| WHAT IS EXPECTED |
Say how many lines below have "Audio" in them, giving the number alone.

| EXERCISE INPUTS |
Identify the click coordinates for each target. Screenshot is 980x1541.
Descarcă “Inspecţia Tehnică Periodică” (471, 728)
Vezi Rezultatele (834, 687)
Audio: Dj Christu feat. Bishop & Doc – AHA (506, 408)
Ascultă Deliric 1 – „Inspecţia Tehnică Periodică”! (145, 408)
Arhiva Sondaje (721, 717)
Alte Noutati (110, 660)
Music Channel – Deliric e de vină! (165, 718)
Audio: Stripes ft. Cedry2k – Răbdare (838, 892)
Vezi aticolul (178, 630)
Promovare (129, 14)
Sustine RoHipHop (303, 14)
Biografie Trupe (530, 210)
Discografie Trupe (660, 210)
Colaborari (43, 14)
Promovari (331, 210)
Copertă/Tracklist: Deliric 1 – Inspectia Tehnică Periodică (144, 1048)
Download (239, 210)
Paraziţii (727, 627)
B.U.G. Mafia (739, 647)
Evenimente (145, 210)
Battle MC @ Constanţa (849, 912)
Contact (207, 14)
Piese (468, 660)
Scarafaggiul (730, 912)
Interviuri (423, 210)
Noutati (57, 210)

==

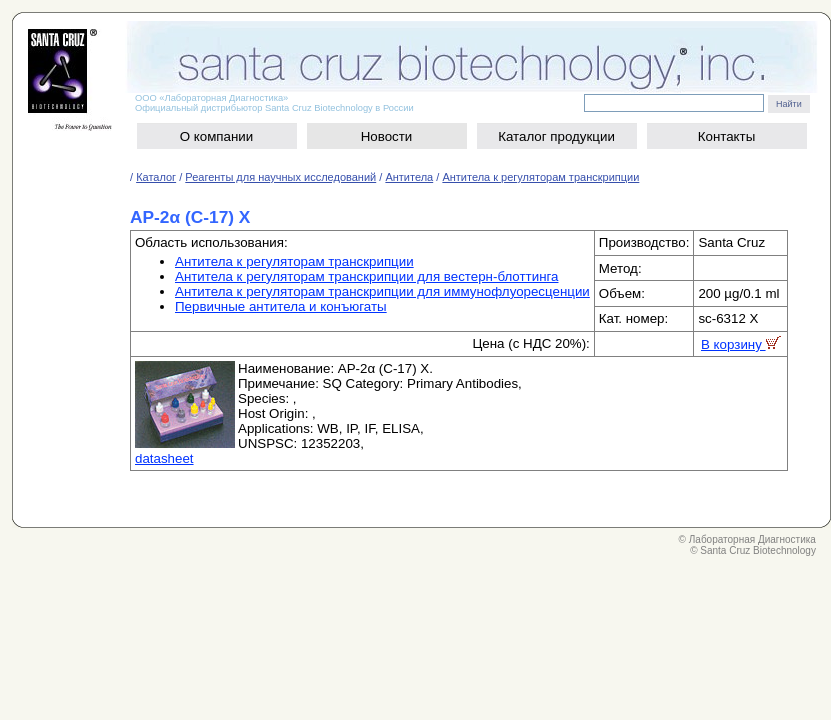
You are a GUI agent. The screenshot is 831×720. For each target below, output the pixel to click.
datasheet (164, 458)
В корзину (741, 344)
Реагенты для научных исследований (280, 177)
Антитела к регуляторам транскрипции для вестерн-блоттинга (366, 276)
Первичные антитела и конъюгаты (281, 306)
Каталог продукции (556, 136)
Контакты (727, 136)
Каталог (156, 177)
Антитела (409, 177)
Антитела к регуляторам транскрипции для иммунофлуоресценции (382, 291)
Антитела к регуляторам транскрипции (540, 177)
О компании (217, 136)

| WRITTEN RESPONSE |
2